Justices considered preliminary arguments and were asked to decide whether to give the go-ahead for a full appeal hearing.

Lady Hale, Deputy President of the Supreme Court and the most senior justice on the panel, said justices had decided to block the couple's appeal bid.

She said any judge was bound to have the utmost sympathy with Charlie's parents.

But she said Mr Justice Francis had made decisions he was entitled to make.

A Great Ormond Street spokeswoman said the thoughts of staff were with Charlie and his parents.

"This is a very sad day for Charlie's parents and family," she said.

"It is never easy when medical and judicial opinion goes against the wishes of the parents but our first responsibility at Great Ormond Street Hospital remains to put the interests of the child first and foremost.

"It is also hugely difficult for any clinically-trained professional to be asked to treat a child who has no chance of survival or even improvement in his quality of life.

"We are led by the legal process and when the time comes for a change in treatment, we will support the parents in every way that we can, aiding them through next steps. This would normally take place over at least a number of days.

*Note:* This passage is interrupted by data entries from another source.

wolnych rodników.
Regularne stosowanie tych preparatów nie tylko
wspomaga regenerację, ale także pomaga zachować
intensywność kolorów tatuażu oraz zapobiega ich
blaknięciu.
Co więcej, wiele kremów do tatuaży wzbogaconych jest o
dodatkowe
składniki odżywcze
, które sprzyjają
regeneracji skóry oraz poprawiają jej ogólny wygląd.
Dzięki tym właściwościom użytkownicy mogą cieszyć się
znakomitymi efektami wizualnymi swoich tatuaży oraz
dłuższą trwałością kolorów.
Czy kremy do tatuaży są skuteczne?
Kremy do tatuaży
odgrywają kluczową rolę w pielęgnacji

"For now, our priority is to ensure Charlie remains well cared for and to offer our support to Charlie's devoted parents at this distressing time."

Lade Hale had told the court when dismissing the couple's challenge.

"Any court is bound to feel utmost sympathy for devoted parents who are desperate to explore every possible way of preserving the life of their gravely ill but much-loved baby son," she told the court.

"As parents we would all want to do the same. And this case is unusual in that the parents are not asking the hospital to provide or continue treatment at public expense.

"It is the hospital which has asked for permission to withdraw artificial ventilation and provide only palliative care.

"Charlie's parents are asking that the hospital continue to keep Charlie alive by artificial means until they can take him to the United States for the treatment which has been offered there and for which they have raised the funds to pay.

"How, they argue, can the hospital try to prevent them from transferring the care of their son to another team?"

She added: "However, as judges, and not as parents, we are concerned only with the legal position.

"We are bound to accept the factual findings of the trial judge, who has heard the evidence, including the evidence of the doctor in the USA who is prepared to offer treatment, and the judge found that further treatment would be futile.

"The legal test which he applied was whether further treatment would be in Charlie's best interests and in his order he expressly found that it would not be."